Drago observe Harry, il le scrute de la tête aux pieds. Il porte une robe de sorcier très simple, noire, qui ne laisse pas deviner grand-chose de ce qu'il y a en dessous, sauf le bas de son pantalon et ses chaussures. Un tas de parchemin sous le bras, il semble n'avoir même pas pris le temps de les poser en salle des professeur·e·s, probablement trop pressé d'arriver dans les cachots. Ses cheveux sont toujours aussi ébouriffés qu'à l'époque de l'école et son regard percute Drago en plein cœur. Ses yeux verts, derrière ses lunettes, sont très clairement emplis de désir. Une bouffée de chaleur envahit Drago aux souvenirs de samedi et il décide de laisser tomber quelques barrières.

Drago range sa baguette dans la poche de sa robe et franchit l'espace qui le sépare de Harry, sans précipitation. Il prend son visage en coupe et ne lâche pas son regard. Il lui laisse le temps de comprendre qu'il va l'embrasser. Il ne demande pas parce qu'il sait que Harry est d'accord : son attitude, ses yeux, sa petite moue, tout lui indique qu'il en a envie aussi. Il pose finalement ses lèvres sur celles de Harry, douces et chaudes. En un instant, le chaste baiser devient brûlant.

Harry lâche ses parchemins et entoure Drago de ses bras, glissant ses mains dans son dos, maudissant cette foutue robe qui ne lui permet pas de sentir sa peau. La tresse de Drago effleure les doigts de Harry qui aimerait pouvoir la défaire. Il se retient, il sait que ce n'est pas raisonnable et probablement pas ce que Drago voudrait.

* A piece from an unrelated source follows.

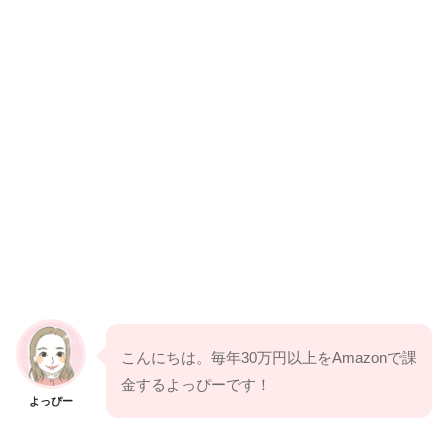
こんにちは。毎年30万円以上をAmazonで課
金するよっぴーです！
よっぴー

Alors que le feu de la passion dévore les corps des deux hommes, un bruyant « toc toc » résonne dans la salle de classe silencieuse. Drago sursaute violemment et se recule immédiatement, mettant de la distance entre eux. Son cœur bat vite sous le coup de l'excitation et son souffle est court. Il s'astreint à respirer tranquillement, passe les mains sur sa figure et reprend contenance devant le regard blessé de Harry. Ce dernier a vu la peur sur le visage de Drago.

La porte s'ouvre et une petite voix se fait entendre :

— Professeur Malefoy ? Je crois que j'ai oublié mon livre.

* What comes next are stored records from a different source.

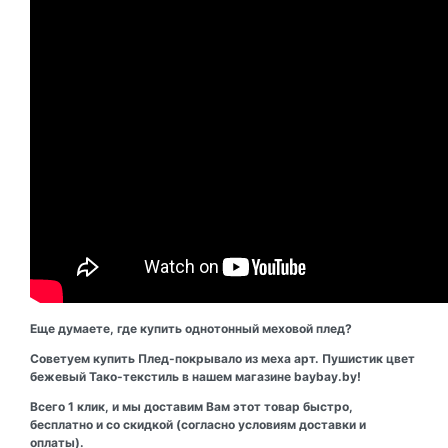
Еще думаете, где купить однотонный меховой плед?
Советуем купить Плед-покрывало из меха арт. Пушистик цвет
бежевый Тако-текстиль в нашем магазине baybay.by!
Всего 1 клик, и мы доставим Вам этот товар быстро,
бесплатно и со скидкой (согласно условиям доставки и
оплаты).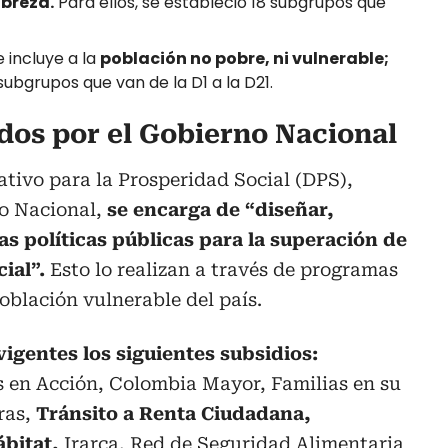
obreza.
Para ellos, se estableció 18 subgrupos que
 incluye a la
población no pobre, ni vulnerable;
 subgrupos que van de la D1 a la D21.
dos por el Gobierno Nacional
tivo para la Prosperidad Social (DPS),
no Nacional,
se encarga de “diseñar,
s políticas públicas para la superación de
cial”.
Esto lo realizan a través de programas
oblación vulnerable del país.
vigentes los siguientes subsidios:
s en Acción, Colombia Mayor, Familias en su
ras,
Tránsito a Renta Ciudadana,
ábitat,
Irarca, Red de Seguridad Alimentaria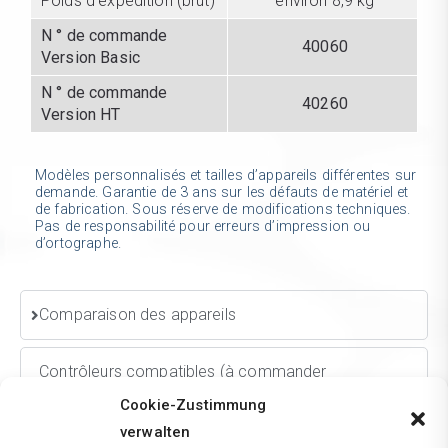
Poids d’expédition (brut)
environ 8,9 kg
N ° de commande
40060
Version Basic
N ° de commande
40260
Version HT
Modèles personnalisés et tailles d’appareils différentes sur
demande. Garantie de 3 ans sur les défauts de matériel et
de fabrication. Sous réserve de modifications techniques.
Pas de responsabilité pour erreurs d’impression ou
d’ortographe.
Comparaison des appareils
Contrôleurs compatibles (à commander
séparément)
Cookie-Zustimmung
verwalten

Une jeune fille entre timidement, elle a peur de déranger son professeur. Elle est entrée avant qu'on ne l'y autorise et n'est pas certaine d'avoir le droit de venir ici s'il n'y a personne.

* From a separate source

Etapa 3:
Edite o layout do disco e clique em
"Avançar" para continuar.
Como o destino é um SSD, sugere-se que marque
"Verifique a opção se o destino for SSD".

— Entrez, miss Chang, le livre est sur votre table, annonce Drago d'une voix qu'il veut maîtrisée.

Il espère que son élève ne va pas s'attarder. Cette dernière récupère son exemplaire et ne peut s'empêcher de remarquer que le professeur Potter est présent, entouré d'un tas de parchemins tombés au sol. Harry s'aperçoit qu'elle le regarde et se baisse pour ramasser les papiers. De toute façon, il préfère ne pas voir le visage de Drago à cet instant. Heureusement, Mary Chang ne reste pas plus que nécessaire et bientôt la classe est de nouveau coupée du monde par la porte fermée.

Harry termine de rassembler les copies de ses élèves et se relève. Drago fuit son regard et s'absorbe dans la contemplation du tableau.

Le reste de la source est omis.